## Task objective
Reproduce every entry that follows word for word, but omit the images.

[Supplied records Boundary: Start]

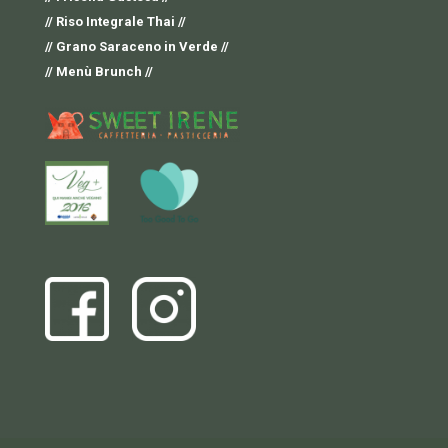
// Riso Integrale Thai //
// Grano Saraceno in Verde //
// Menù Brunch //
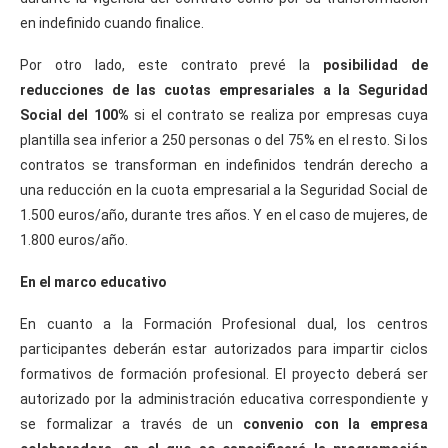
en indefinido cuando finalice.
Por otro lado, este contrato prevé la
posibilidad de
reducciones de las cuotas empresariales a la Seguridad
Social del 100%
si el contrato se realiza por empresas cuya
plantilla sea inferior a 250 personas o del 75% en el resto. Si los
contratos se transforman en indefinidos tendrán derecho a
una reducción en la cuota empresarial a la Seguridad Social de
1.500 euros/año, durante tres años. Y en el caso de mujeres, de
1.800 euros/año.
En el marco educativo
En cuanto a la Formación Profesional dual, los centros
participantes deberán estar autorizados para impartir ciclos
formativos de formación profesional. El proyecto deberá ser
autorizado por la administración educativa correspondiente y
se formalizar a través de un
convenio con la empresa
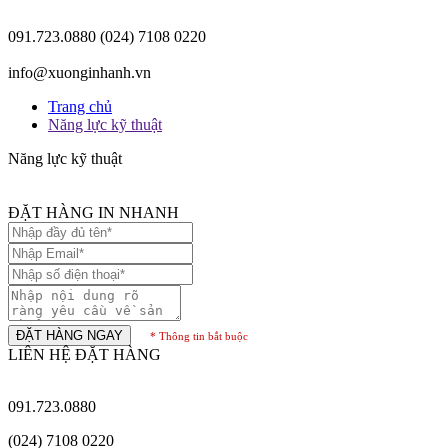
091.723.0880
(024) 7108 0220
info@xuonginhanh.vn
Trang chủ
Năng lực kỹ thuật
Năng lực kỹ thuật
ĐẶT HÀNG IN NHANH
ĐẶT HÀNG NGAY
* Thông tin bắt buộc
LIÊN HỆ ĐẶT HÀNG
091.723.0880
(024) 7108 0220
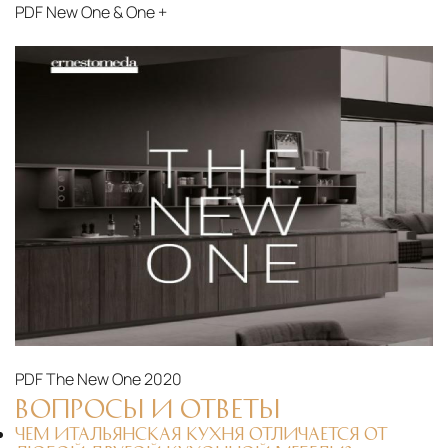
PDF
New One & One +
PDF
The New One 2020
ВОПРОСЫ И ОТВЕТЫ
ЧЕМ ИТАЛЬЯНСКАЯ КУХНЯ ОТЛИЧАЕТСЯ ОТ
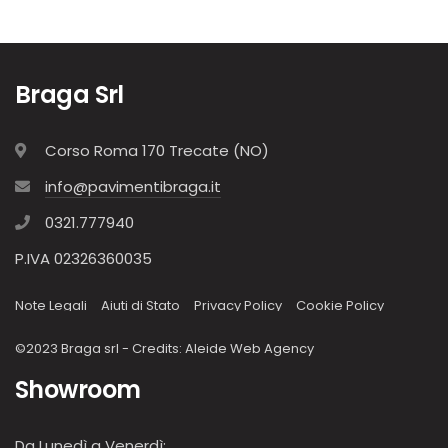
Braga Srl
Corso Roma 170 Trecate (NO)
info@pavimentibraga.it
0321.777940
P.IVA 02326360035
Note Legali
Aiuti di Stato
Privacy Policy
Cookie Policy
©2023 Braga srl - Credits:
Aleide Web Agency
Showroom
Da Lunedì a Venerdì:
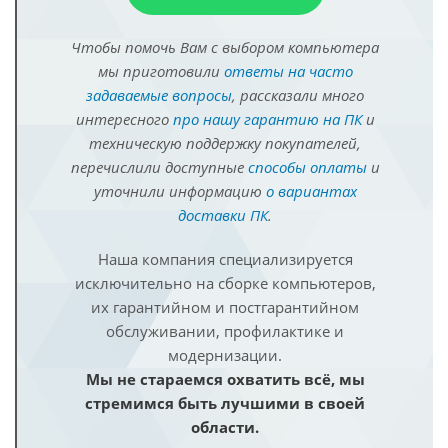
Чтобы помочь Вам с выбором компьютера
мы приготовили
ответы на часто
задаваемые вопросы
, рассказали много
интересного
про нашу гарантию на ПК
и
техническую поддержку покупателей,
перечислили доступные
способы оплаты
и
уточнили информацию
о вариантах
доставки ПК
.
Наша компания специализируется
исключительно на сборке компьютеров,
их гарантийном и постгарантийном
обслуживании, профилактике и
модернизации.
Мы не стараемся охватить всё, мы
стремимся быть лучшими в своей
области.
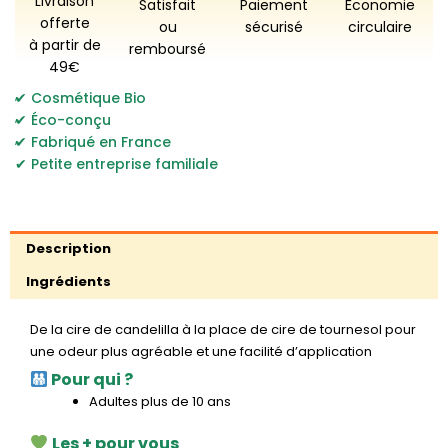
Livraison
Satisfait
Paiement
Économie
ricin
offerte
ou
sécurisé
circulaire
-
à partir de
remboursé
Version
49€
2
,
Cosmétique Bio
,
Éco-conçu
,
Fabriqué en France
Petite entreprise familiale
Description
Ingrédients
De la cire de candelilla à la place de cire de tournesol pour
une odeur plus agréable et une facilité d’application
Pour qui ?
Adultes plus de 10 ans
Les + pour vous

[Supplied records Boundary: End]

## Answer to this problem
// Riso Integrale Thai //
// Grano Saraceno in Verde //
// Menù Brunch //
en indefinido cuando finalice.
Por otro lado, este contrato prevé la
posibilidad de
reducciones de las cuotas empresariales a la Seguridad
Social del 100%
si el contrato se realiza por empresas cuya
plantilla sea inferior a 250 personas o del 75% en el resto. Si los
contratos se transforman en indefinidos tendrán derecho a
una reducción en la cuota empresarial a la Seguridad Social de
1.500 euros/año, durante tres años. Y en el caso de mujeres, de
1.800 euros/año.
En el marco educativo
En cuanto a la Formación Profesional dual, los centros
participantes deberán estar autorizados para impartir ciclos
formativos de formación profesional. El proyecto deberá ser
autorizado por la administración educativa correspondiente y
se formalizar a través de un
convenio con la empresa
091.723.0880
(024) 7108 0220
info@xuonginhanh.vn
Trang chủ
Năng lực kỹ thuật
Năng lực kỹ thuật
ĐẶT HÀNG IN NHANH
ĐẶT HÀNG NGAY
* Thông tin bắt buộc
LIÊN HỆ ĐẶT HÀNG
091.723.0880
(024) 7108 0220
PDF
New One & One +
PDF
The New One 2020
ВОПРОСЫ И ОТВЕТЫ
ЧЕМ ИТАЛЬЯНСКАЯ КУХНЯ ОТЛИЧАЕТСЯ ОТ
Braga Srl
Corso Roma 170 Trecate (NO)
info@pavimentibraga.it
0321.777940
P.IVA 02326360035
Note Legali
Aiuti di Stato
Privacy Policy
Cookie Policy
©2023 Braga srl - Credits:
Aleide Web Agency
Showroom
Da Lunedì a Venerdì:
Чтобы помочь Вам с выбором компьютера
мы приготовили
ответы на часто
задаваемые вопросы
, рассказали много
интересного
про нашу гарантию на ПК
и
техническую поддержку покупателей,
перечислили доступные
способы оплаты
и
уточнили информацию
о вариантах
доставки ПК
.
Наша компания специализируется
исключительно на сборке компьютеров,
их гарантийном и постгарантийном
обслуживании, профилактике и
модернизации.
Мы не стараемся охватить всё, мы
стремимся быть лучшими в своей
области.
Livraison
Satisfait
Paiement
Économie
ricin
offerte
ou
sécurisé
circulaire
-
à partir de
remboursé
Version
49€
2
,
Cosmétique Bio
,
Éco-conçu
,
Fabriqué en France
Petite entreprise familiale
Description
Ingrédients
De la cire de candelilla à la place de cire de tournesol pour
une odeur plus agréable et une facilité d’application
Pour qui ?
Adultes plus de 10 ans
Les + pour vous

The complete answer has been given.